Natixis Combined Shareholders' Meeting held on May 23, 2017 approved the payment of a cash dividend of €0.35 for the financial year 2016.

Since 2013, Natixis has committed itself to a dividend policy much in favor of shareholders. The payment of the €0.35 corresponds to a payout ratio of 85%. This payment corresponds to our commitments (above or equal to 50%).

Click here to listen to Laurent Mignon, CEO of Natixis, commenting on the 2016 dividend.


  • Ex-dividend date: May 26, 2017
  • Dividend payment date: May 30, 2017


Net dividend per share and payout ratio

Financial year Amount Payout ratio
2016 0.35 85%
2015 0.35 91%
2014  0.34 87% 
2013 (exceptional distribution)  0.65
2013 0.16 59%
2012  0.10 37%
2011  0.10 24% 
2010  0.23 50%
2009  – –  
2008  – – 
2007  0.45 50%
2006  0.86 (1) 50% (2)
2005  5.00 40% 
2004  3.30  38.8%
2003  2.50  44.6%
2002  1.50 62.5%
2001  2.50 37.3% 
2000  2.50 35.2% 


(1)  Following a 10 to 1 share split

(2)  Calculated on pro forma net result


Tax treatment


The elements which are detailed hereunder are only a summary of the tax treatment usually applicable for cash dividend payments. Shareholders will therefore have to contact their usual account manager to get confirmation of the tax system they will be submitted to. 

Natural resident shareholders

For natural resident shareholders, the dividend is taken into account in full right for determining their global income submitted to the income tax progressive rate and is eligible for tax allowance amounting to 40% of the gross perceived amount (Article 158-3-2° of the French General Tax Code).

Upon payment, the dividend is subject to a 21% withholding tax levied by the paying agent on account of the income tax payment. The collection made as an advance payment is deducted from the payable income tax for the year 2017. Please note that if the 21% withholding tax exceeds the payable tax, the exceeding amount will be paid back.
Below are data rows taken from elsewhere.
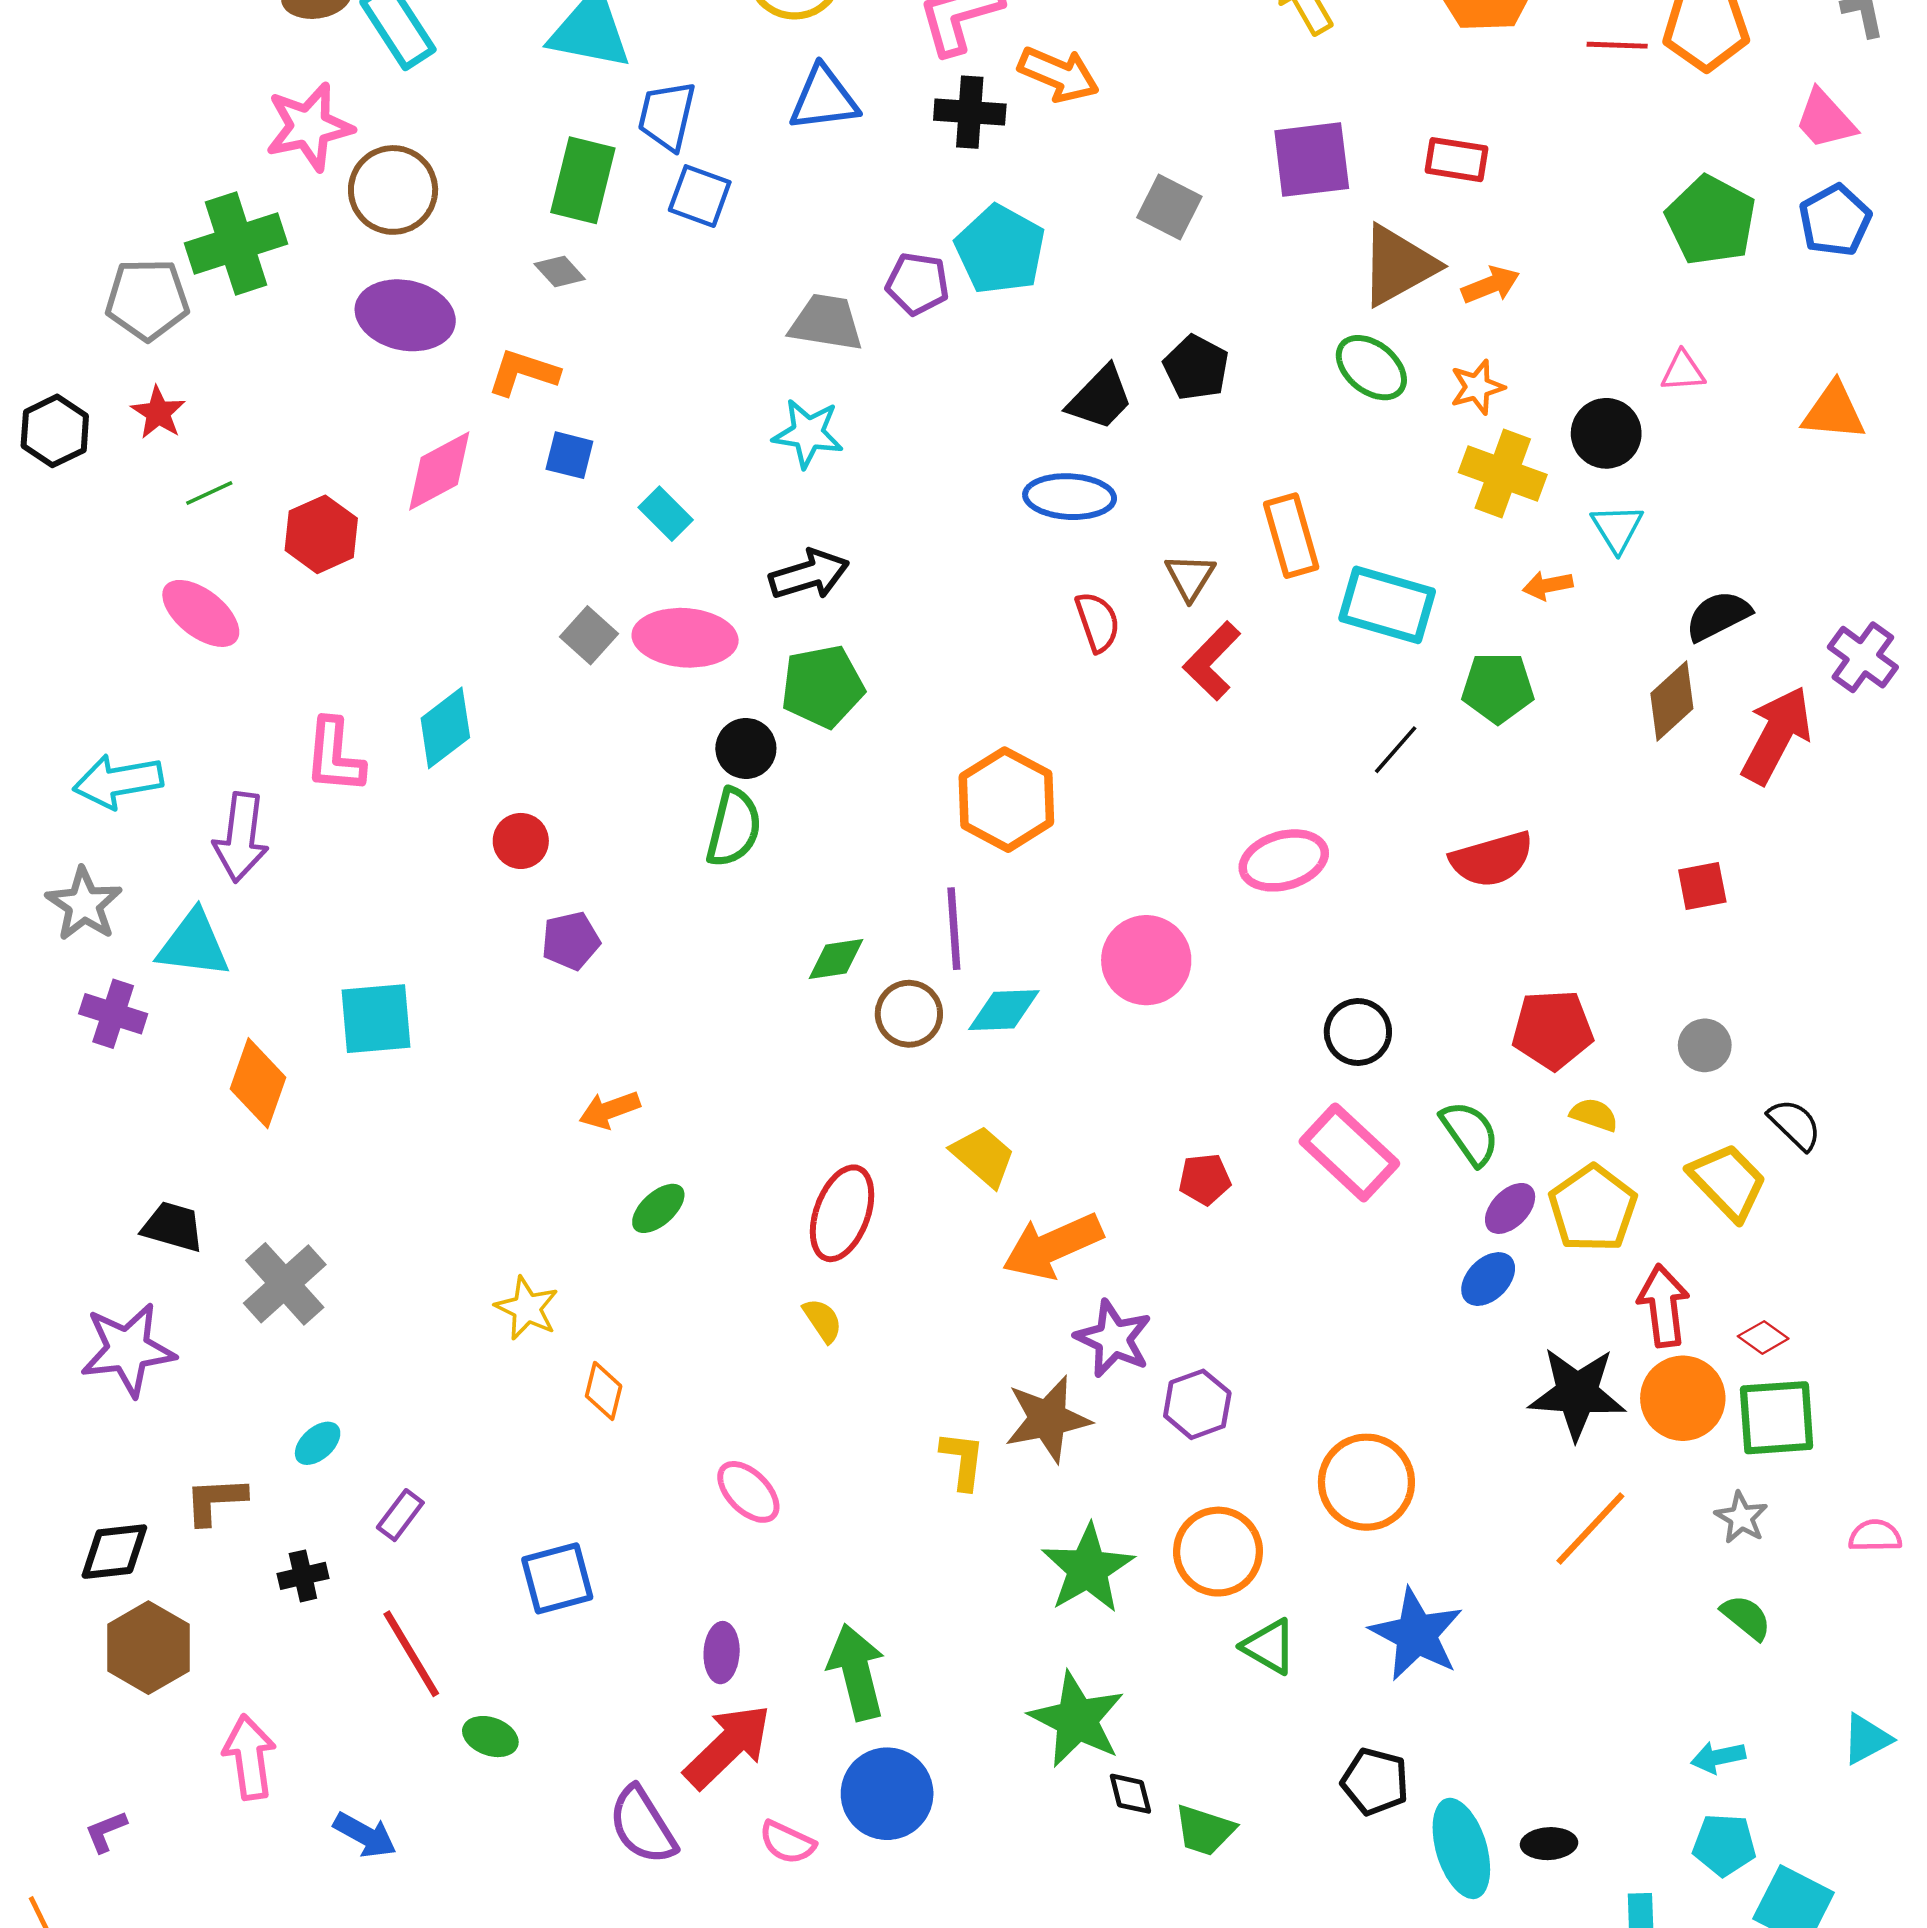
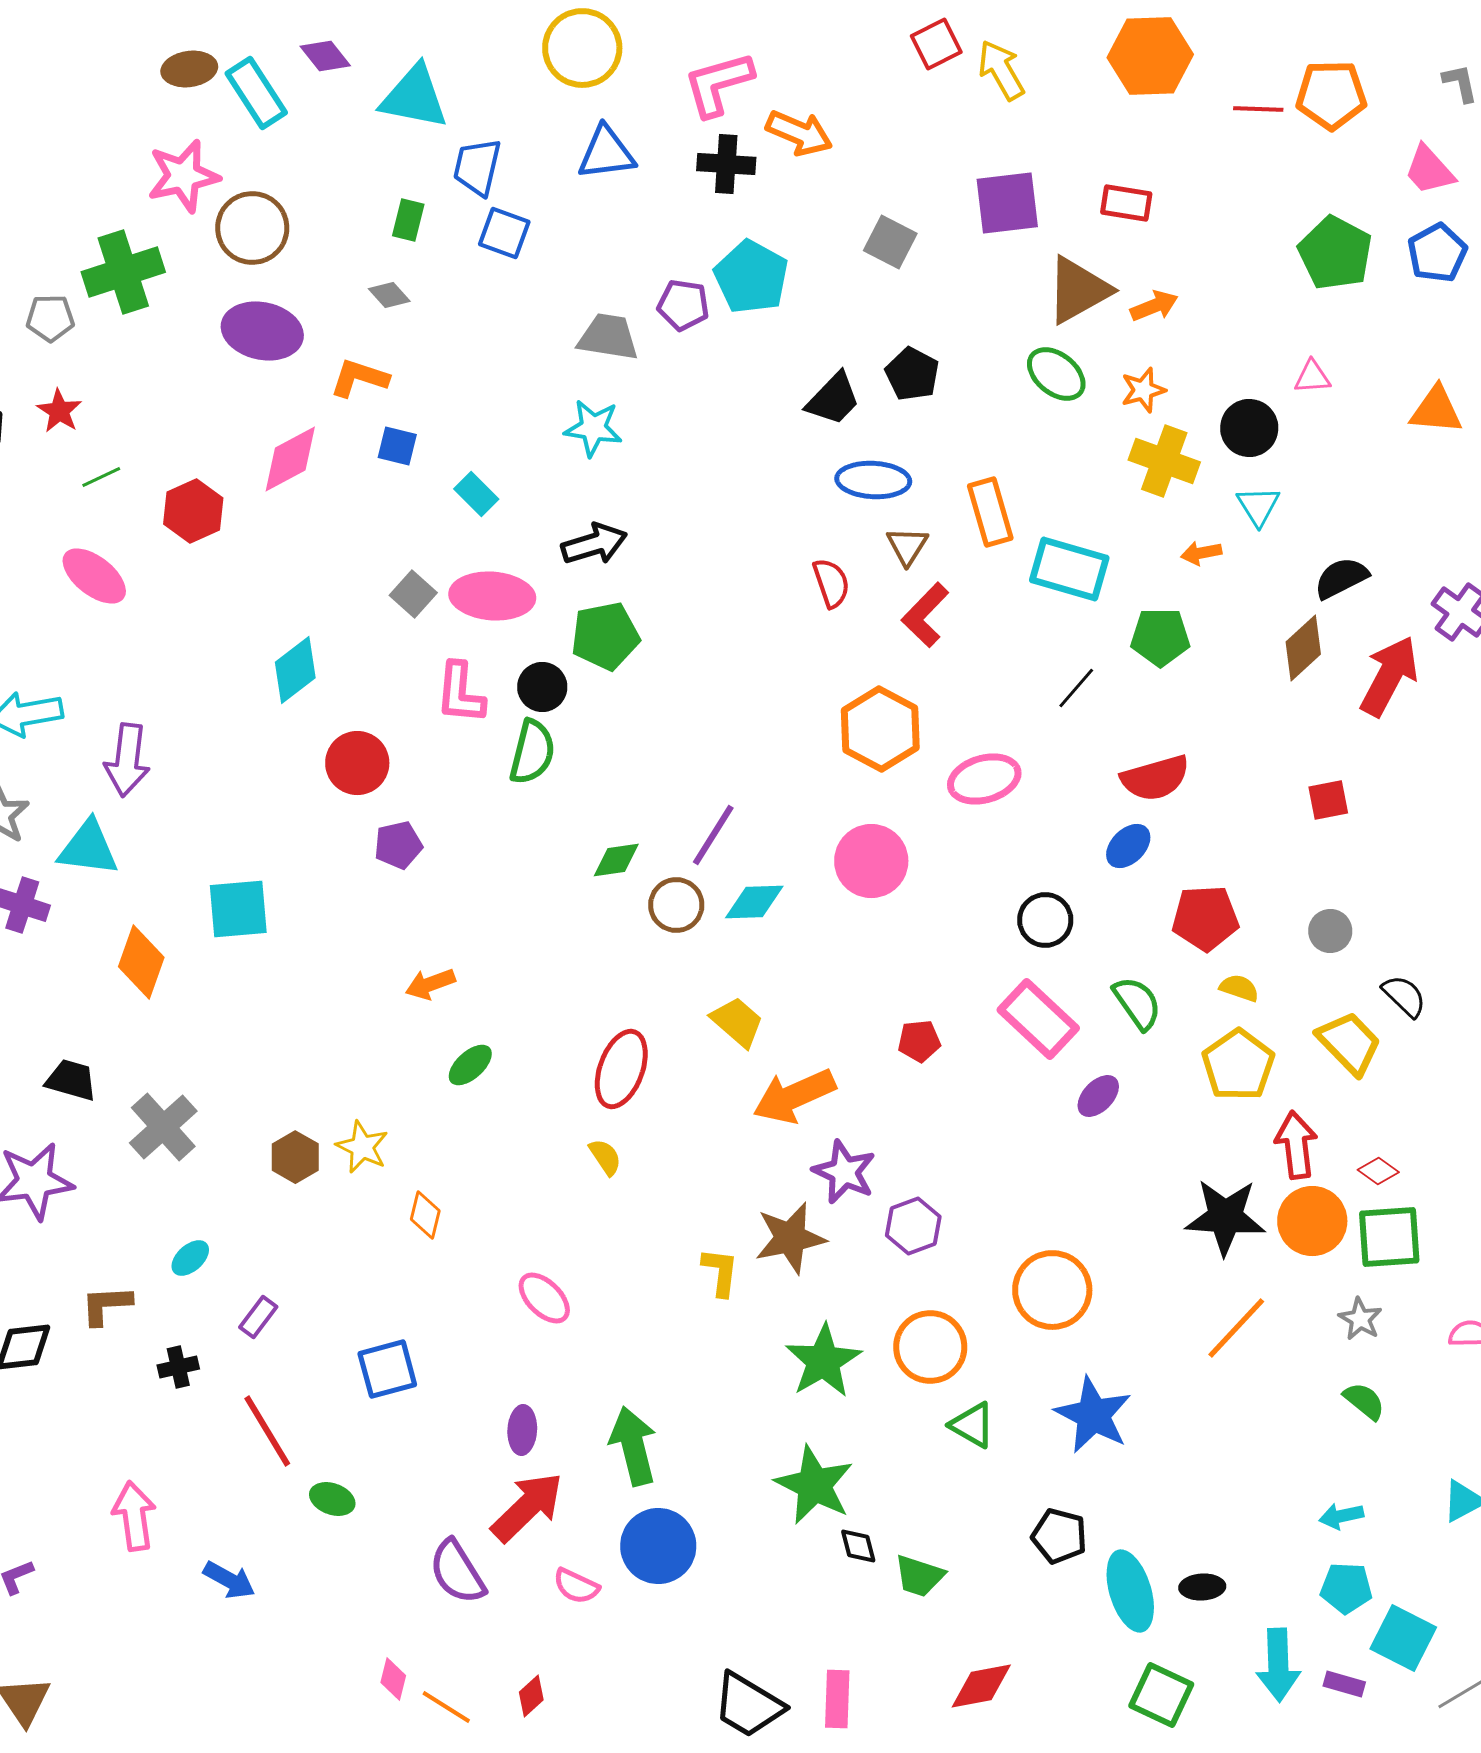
green rectangle: (583, 180) -> (408, 220), size x0.6
gray pentagon: (147, 299) -> (50, 318), size x0.7
blue ellipse: (1070, 497) -> (873, 480), moved
pink L-shape: (335, 756) -> (460, 693), moved
orange hexagon: (1006, 800) -> (880, 729), moved
red circle: (521, 841) -> (357, 763), size x1.4
purple line: (954, 929) -> (713, 835), turned 36
purple ellipse: (1510, 1208) -> (1098, 1096), moved
blue ellipse: (1488, 1279) -> (1128, 846), moved
brown hexagon: (148, 1648) -> (295, 1157), moved, size x0.7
As the law currently stands, these tax treatment terms should not be modified by the implementation of the tax collection at source planned for January 01, 2018.

However, natural shareholders belonging to a tax unit with a fiscal reference income for the year 2015 not exceeding 50,000 Euros for single, widowed or divorced taxpayers, or 75,000 Euros for taxpayers filing jointly are entitled to ask for a waiver of collection subject to their delivering a sworn certificate to their paying institution at the latest on November 30, 2016 (Articles 117 quater and 242 quater of the French General Tax Code).
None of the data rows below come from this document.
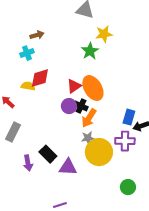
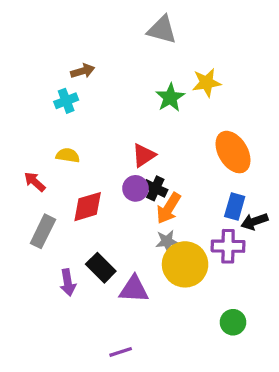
yellow star: (104, 34) -> (207, 83), moved
red diamond: (40, 78) -> (88, 207), moved
orange ellipse: (93, 88) -> (233, 152), moved

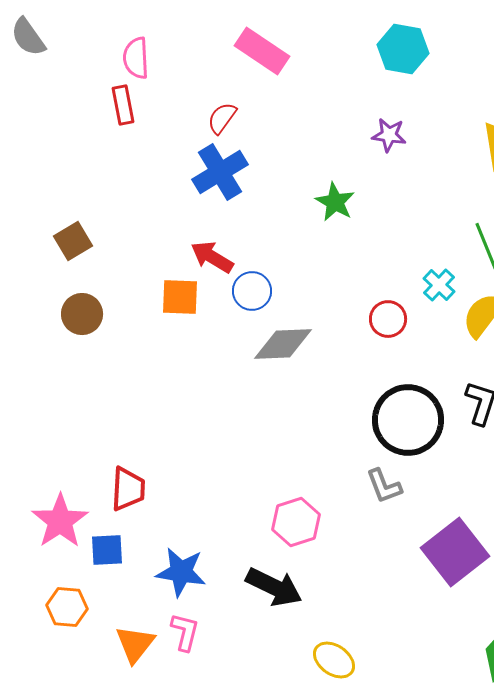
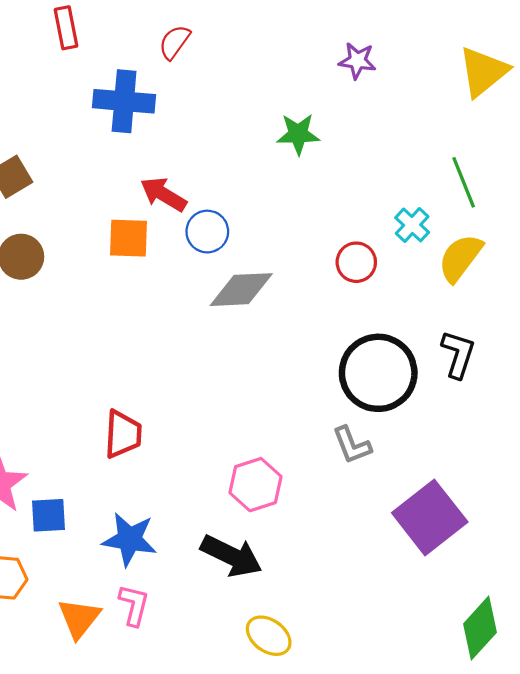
blue cross: (220, 172) -> (124, 101), moved, turned 36
green star: (335, 202) -> (298, 134), turned -30
red trapezoid: (128, 489) -> (123, 434), moved
yellow ellipse: (334, 660) -> (269, 636), moved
This dividend is also subject to social contributions withholding taxes levied by the paying agent (even when the shareholder is exempted from the non-definitive withholding tax). These apply to the gross amount perceived and globally amount to 15.50%.

Legal resident shareholders submitted to corporate taxation (ordinary tax system)
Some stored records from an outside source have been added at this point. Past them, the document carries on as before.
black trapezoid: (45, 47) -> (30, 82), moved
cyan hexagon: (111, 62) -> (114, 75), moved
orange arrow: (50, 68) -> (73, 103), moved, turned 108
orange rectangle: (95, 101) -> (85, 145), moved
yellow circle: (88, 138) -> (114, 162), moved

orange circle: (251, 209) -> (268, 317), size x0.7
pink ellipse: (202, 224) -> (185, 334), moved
Legal resident shareholders holding at least 5% of Natixis shares and who meet the requirements set in Articles 145 and 216 of the French General Tax Code) are eligible to an exemption for dividends collected pursuant to the parent company and subsidiaries exemption regime. However, the Article 216 of the French General Tax Code provides for standard rate reintegration in the beneficiary’s taxable profits of a portion of fees and costs fixed to 5% of the collected dividends.

For legal resident shareholders other than parent companies and subsidiaries, the dividend is included in the taxable results submitted to the corporate tax at the standard rate.

Non-resident shareholders

For natural or legal shareholders whose tax residence is outside France, the dividend is submitted to collection at source at a rate which varies on account of the beneficiary's category, state of residence, head office, or payment place pursuant to Article 119 bis 2 of the French General Tax Code.

Shareholders are advised to consult their usual taxation advisor to determine whether they are eligible to a reduction or exemption of withholding tax pursuant to the provisions of French domestic law or applicable tax agreements.

Shareholders holding their shares in a PEA (Personal Equity Savings Plan)

  • The dividend collected under a PEA is not subject to tax when the application terms of the PEA treatment are met.
  • The dividend is not submitted to the social contributions withholding tax when distributed.
  • This dividend is added to the net asset value for calculation of gain under a PEA.